Ele continua: “. . . A expulsão de minorias religiosas é extremamente rara na história islâmica—ao contrário da cristandade medieval onde a expulsão de judeus e muçulmanos . . . eram normais e frequentes . . . Mas o decreto foi definitivo e irreversível, a partir dessa época até agora, a terra santa do Hijaz [a região de Meca e Medina e, às vezes, aplicadas a toda a Arábia Saudita] tem sido território proibido para os não-muçulmanos . . . e o fato de um não-muçulmano pisar no solo sagrado é uma grave ofensa . . .”

“E no que diz respeito a tudo que envolve sua terra santa, muitos muçulmanos tendem a definir a luta—e, algumas vezes, também o inimigo—em termos religiosos e veem as tropas norte-americanas enviadas para libertar e salvar, de Saddam Hussein, o Kuwait e a Arábia Saudita como invasores e ocupantes infiéis. Esta percepção é salentada pela inquestionável primazia dos Estados Unidos entre os poderes do mundo infiel”.

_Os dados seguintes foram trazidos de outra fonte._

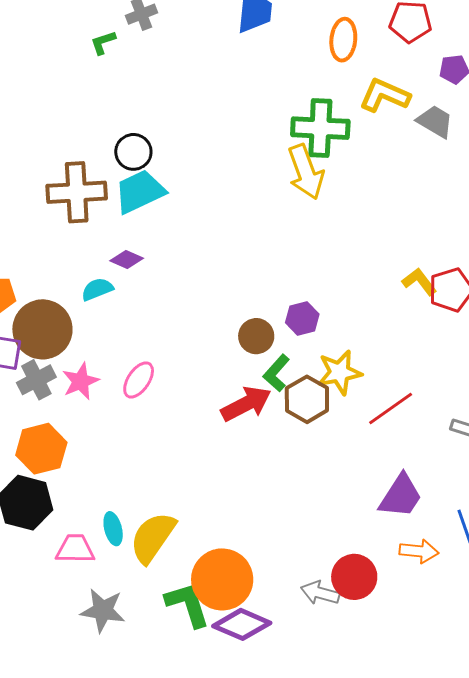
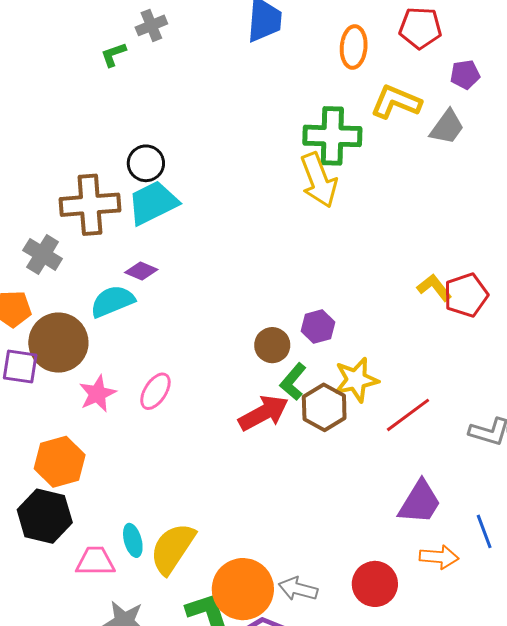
gray trapezoid: (435, 121) -> (447, 127), turned 96
cyan semicircle: (97, 289) -> (112, 301), size x1.4
gray cross: (36, 380) -> (43, 254), moved, turned -30
gray arrow: (320, 593) -> (298, 589), moved

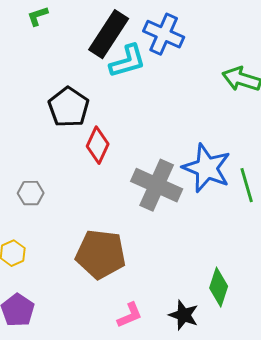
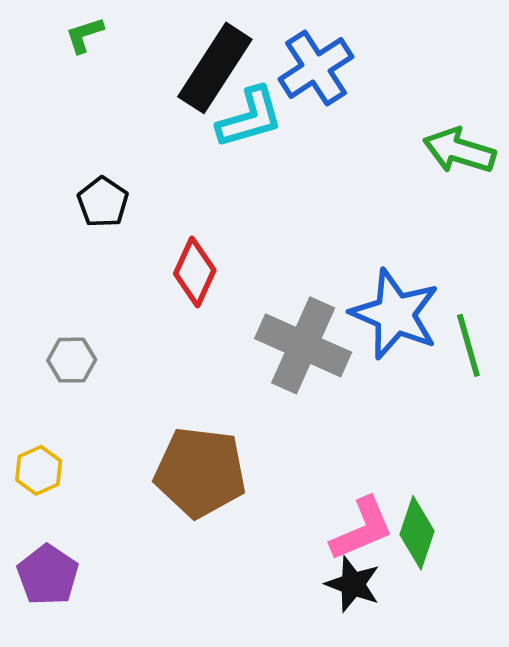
blue cross: (164, 34) -> (316, 68), turned 33
black pentagon: (69, 107) -> (103, 202), moved, size x0.7
pink L-shape: (130, 315) -> (362, 529), moved, size x1.4

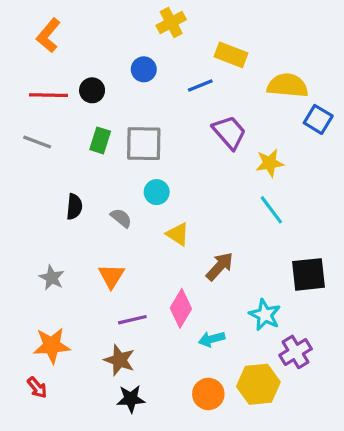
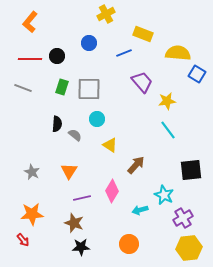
black semicircle: (74, 207) -> (57, 124), moved
cyan arrow: (212, 339) -> (140, 210), moved
yellow hexagon: (258, 384) -> (189, 248), moved

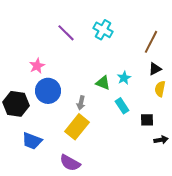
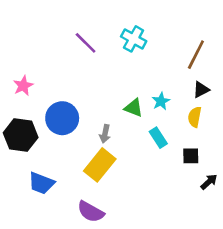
pink star: (37, 66) -> (23, 86), moved
yellow semicircle: (160, 89) -> (195, 117), moved
black arrow: (161, 140) -> (209, 182), turned -32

Em seu artigo, escrito três anos antes dos ataques ao World Trade Center e ao Pentágono, o professor Lewis conclui com estas palavras: “. . . Alguns muçulmanos estão prontos para apoiar, e alguns até para aplicar, a extrema interpretação da declaração de sua religião. O terrorismo requer somente alguns. Obviamente, o Ocidente deve defender-se com todos os meios eficazes. Mas, na elaboração de estratégias para combater os terroristas, certamente seria útil compreender as forças que os motivam”.

A escritora e historiadora de assuntos religiosos Karen Armstrong também nos ajuda a entender o fundamentalismo islâmico em seu livro Islamismo. Ela observa que, ao terminar o século XX, “alguns muçulmanos . . . têm feito da violência o principal dever sagrado islâmico. Esses fundamentalistas costumam chamar o colonialismo ocidental e o pós-colonialismo imperialista ocidental de al-Salibiyyah: A Cruzada”.

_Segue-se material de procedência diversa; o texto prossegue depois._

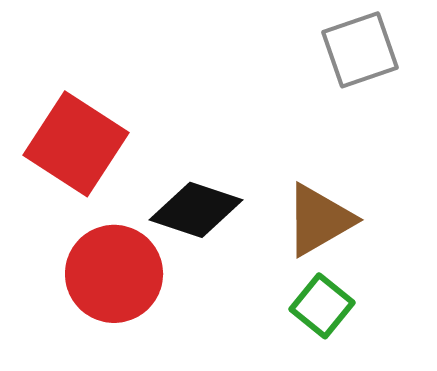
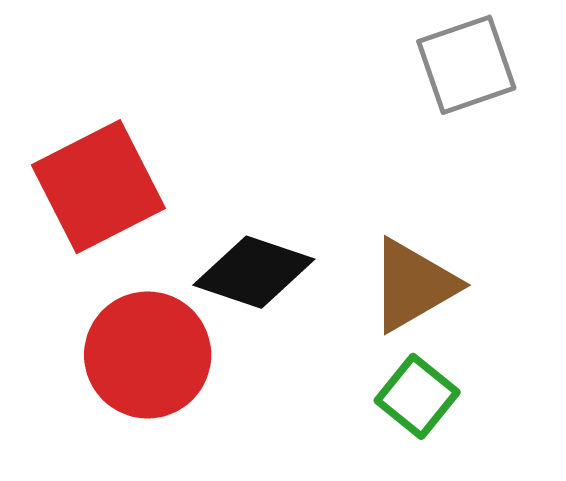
red square: (76, 144) -> (98, 187), turned 30

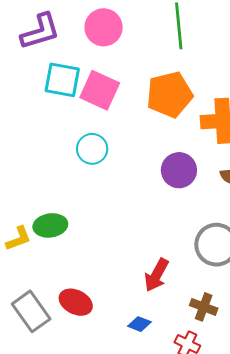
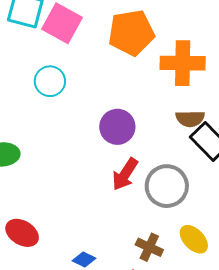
purple circle: (179, 170) -> (117, 127), moved
red arrow: (157, 275) -> (125, 174), moved

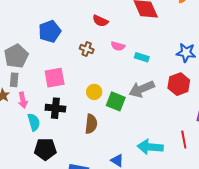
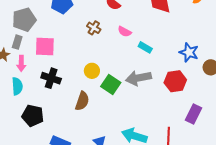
pink square: (55, 78) -> (45, 47), moved
cyan semicircle: (34, 122) -> (17, 86), moved

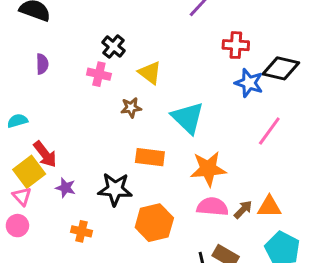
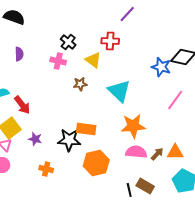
red cross: (236, 45) -> (110, 41), moved
red arrow: (45, 154) -> (22, 105), moved
orange rectangle: (150, 157) -> (86, 129), moved

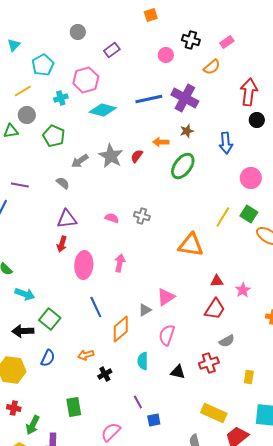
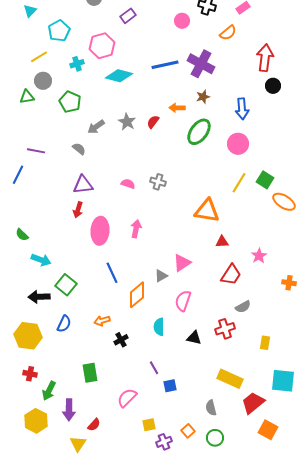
gray star: (111, 156) -> (127, 122), size x0.7
pink circle: (251, 178) -> (238, 144), moved
red triangle: (217, 281) -> (222, 242), moved

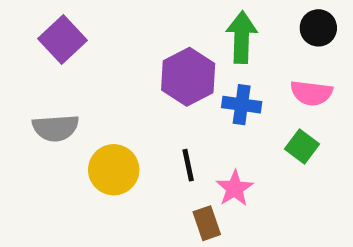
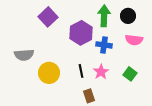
black circle: (318, 28) -> (128, 16), moved
purple square: (63, 40) -> (48, 17), moved
green square: (302, 146) -> (130, 74), moved
pink star: (235, 188) -> (101, 72), moved

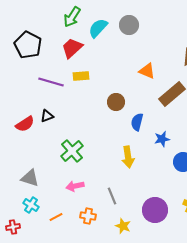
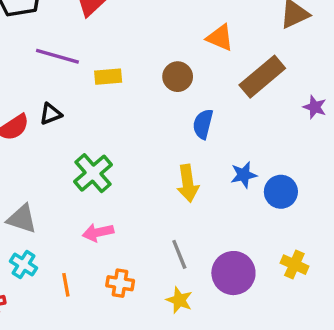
yellow rectangle: (81, 76) -> (108, 77), moved
brown circle: (116, 102) -> (178, 77), moved
blue star: (162, 139) -> (244, 175), moved
gray line: (112, 196) -> (179, 254), moved
orange line: (56, 217) -> (66, 285), turned -72

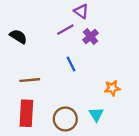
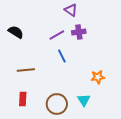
purple line: (65, 30) -> (57, 35), moved
purple cross: (90, 36) -> (79, 32), turned 32
red rectangle: (26, 113) -> (23, 99), size x0.6

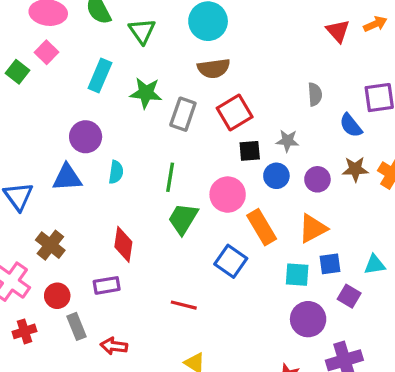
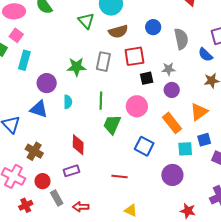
green triangle: (142, 31) -> (86, 21), moved
cyan rectangle: (100, 76) -> (24, 60), moved
green star: (146, 93) -> (77, 67), moved
gray semicircle: (315, 94) -> (181, 39), size x1.5
red square: (235, 112) -> (134, 56), turned 30
blue circle: (276, 176) -> (153, 27), moved
blue triangle: (67, 178) -> (39, 109), turned 30
purple circle: (317, 179) -> (172, 90), moved
orange rectangle: (262, 227) -> (172, 123), moved
orange triangle: (313, 229) -> (199, 112), moved
purple circle: (308, 319) -> (172, 175), moved

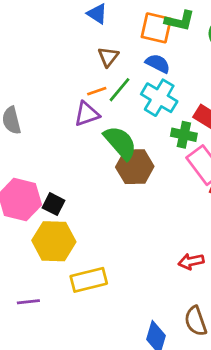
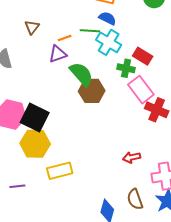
brown triangle: (108, 57) -> (32, 27), moved
green line: (120, 90) -> (90, 31), moved, turned 54
black square: (53, 204) -> (35, 118), size x1.8

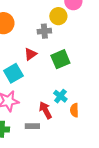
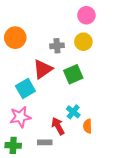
yellow circle: (58, 16) -> (83, 42), moved
red triangle: (30, 54) -> (43, 69), size x1.5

Este é um termo assustador para os muçulmanos, recordando os violentos confrontos entre as forças da cristandade medieval e o Islamismo quase mil anos atrás. Os exércitos europeus fizeram uma série de cruzadas para libertar os lugares sagrados cristãos das forças do Islamismo e, amiúde, cometeram atrocidades terríveis durante esse período. “A cruzada colonial tem sido menos violenta, mas seu impacto tem sido mais devastador do que as guerras santas medievais”, diz ela. Os valores culturais ocidentais têm impactado a todos os países do mundo e são muito ressentidos por muitos povos.

Karen Armstrong continua: “Em todo o mundo, como vimos, os povos de todas as grandes religiões têm cambaleado sob o impacto do modernismo ocidental, e que resultou na religiosidade combatente e habitualmente intolerante que conhecemos pelo nome de fundamentalismo” (2000, pág. 180, grifo nosso).

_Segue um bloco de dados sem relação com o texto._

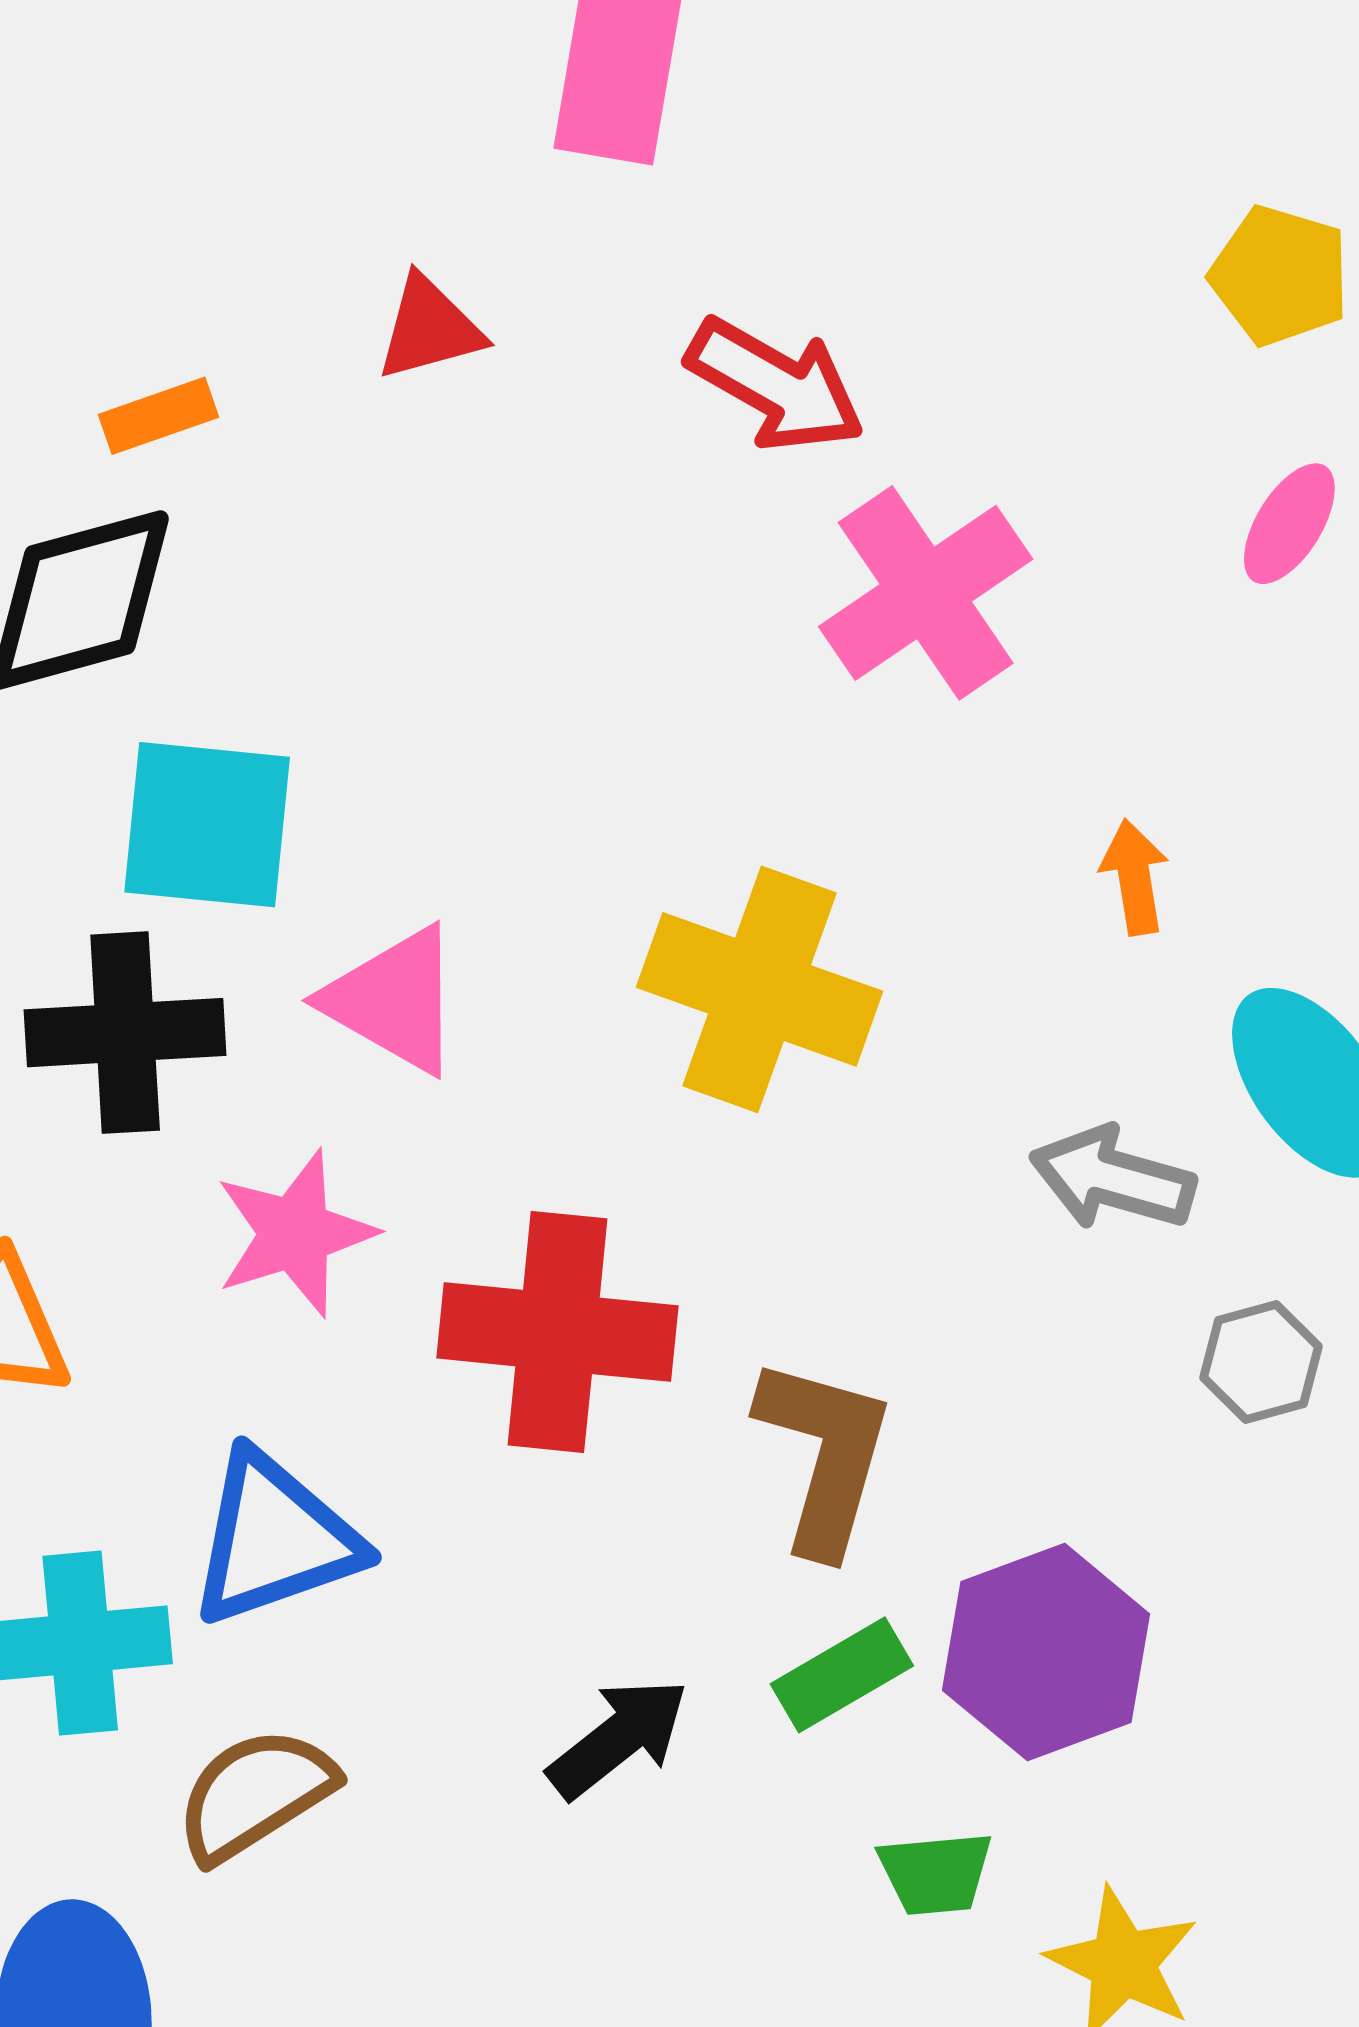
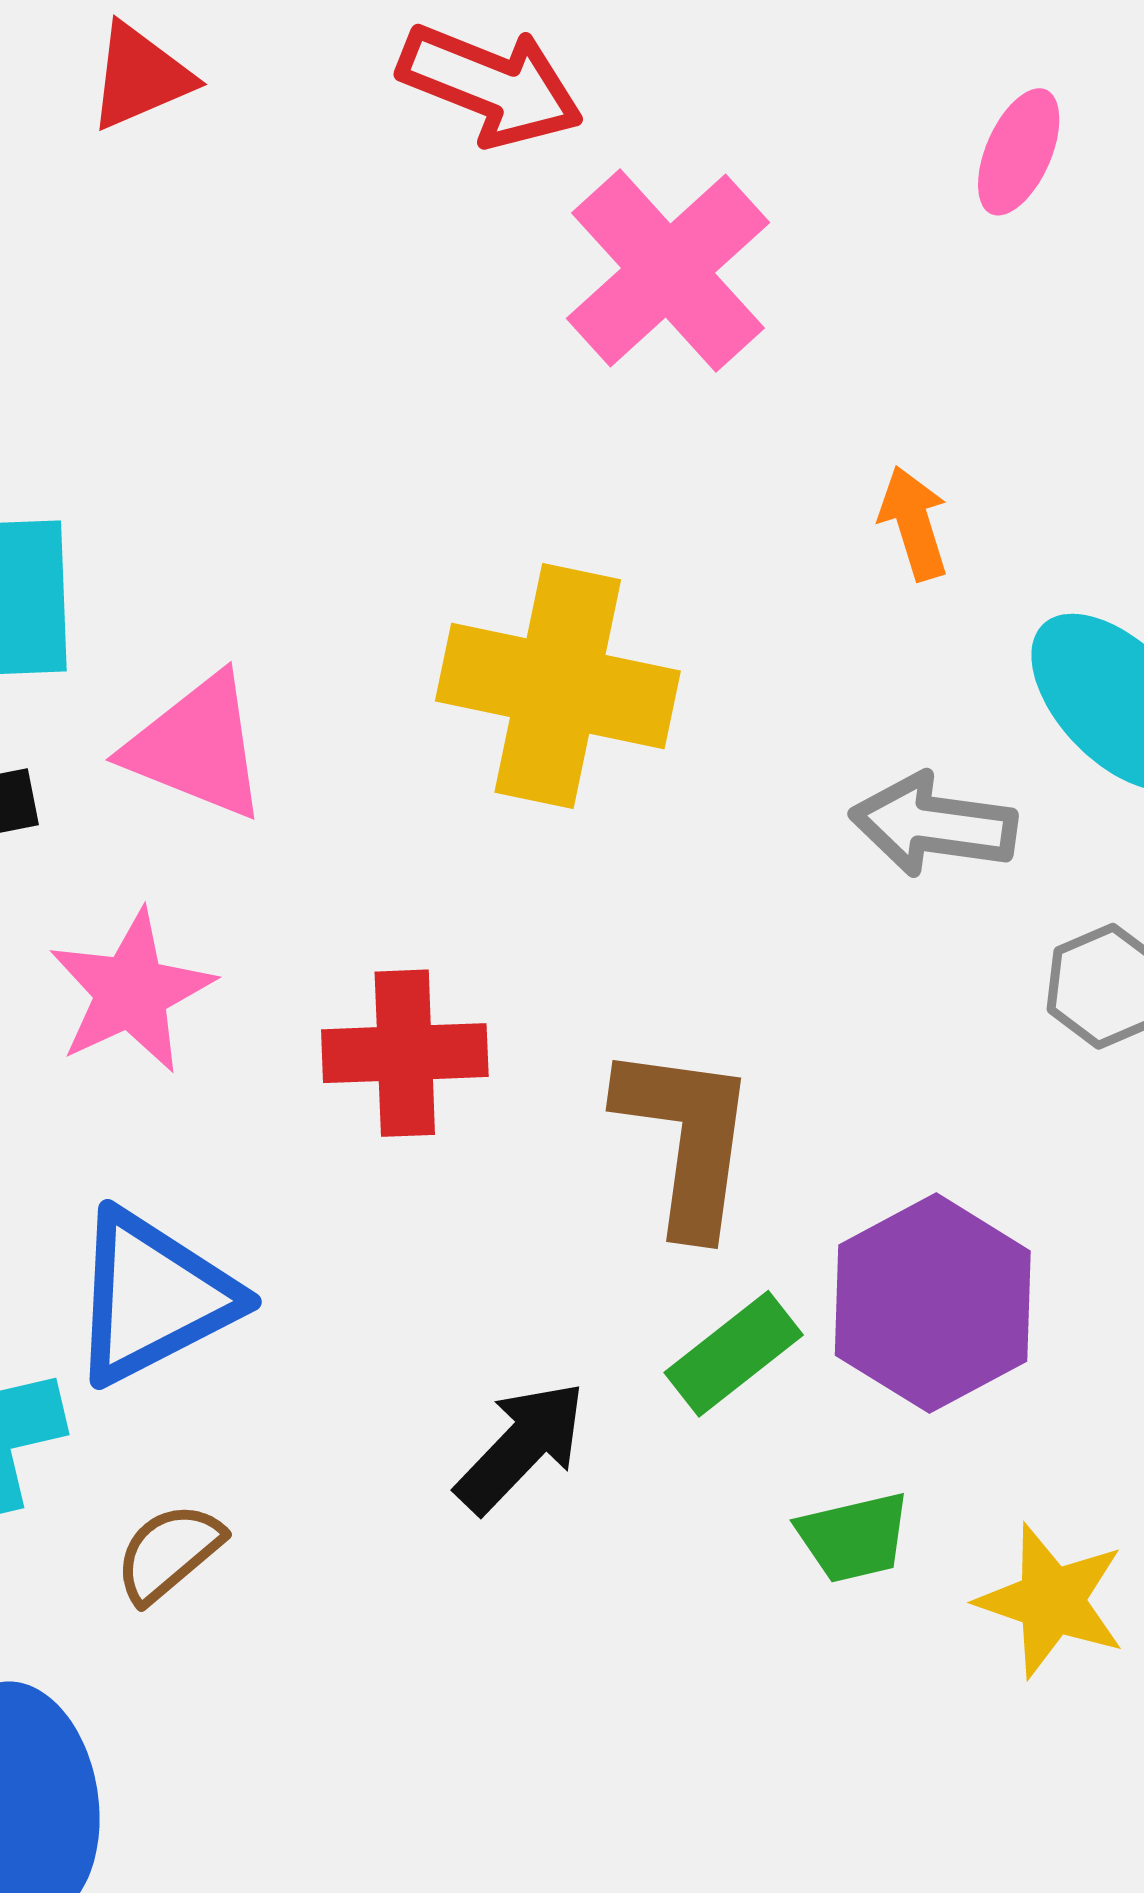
red cross: (557, 1332) -> (405, 1053), size x0.7
brown semicircle: (255, 1794) -> (169, 1553), size x0.7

Os movimentos fundamentalistas não se limitam ao Islamismo. Nem os confrontos religiosos têm se restringido ao Cristianismo e ao Islamismo. A India, predominantemente Hindu, tem testemunhado o conflito entre os fundamentalistas hindus e os fundamentalistas muçulmanos minoritários.

No entanto, o conflito entre cristãos e muçulmanos tem sido um tema constante na história por quatorze séculos. Este conflito não se limita ao mundo ocidental. Nos últimos anos, a Indonésia tem testemunhado uma violência terrível de muçulmanos decapitando cristãos. As duas religiões têm estado numa guerra civil no país africano do Sudão por mais de três décadas. A guerra na Chechênia entre russos e chechenos nativos é uma guerra entre cristãos e muçulmanos. E, claro, os Balcãs têm sido um ponto de inflamação importante entre as duas religiões por gerações.

Embora, as nações islâmicas tenham graves divisões internas, tipicamente entre fundamentalistas islâmicos e líderes nacionalistas mais moderados, nenhum país muçulmano permite o livre trabalho de missionários cristãos nem a emigração e recebimento de cidadania para cristãos. Isso tem garantido que as nações islâmicas permaneçam essencialmente muçulmanas, com alguma tolerância para as religiões minoritárias que antecederam o Islamismo. Em contraste, os países ocidentais têm permitido a imigração significativa de países muçulmanos desde a Segunda Guerra Mundial, e essas minorias muçulmanas, que agora são consideráveis, estão complicando as tentativas dos governos ocidentais de lidar com este crescente conflito.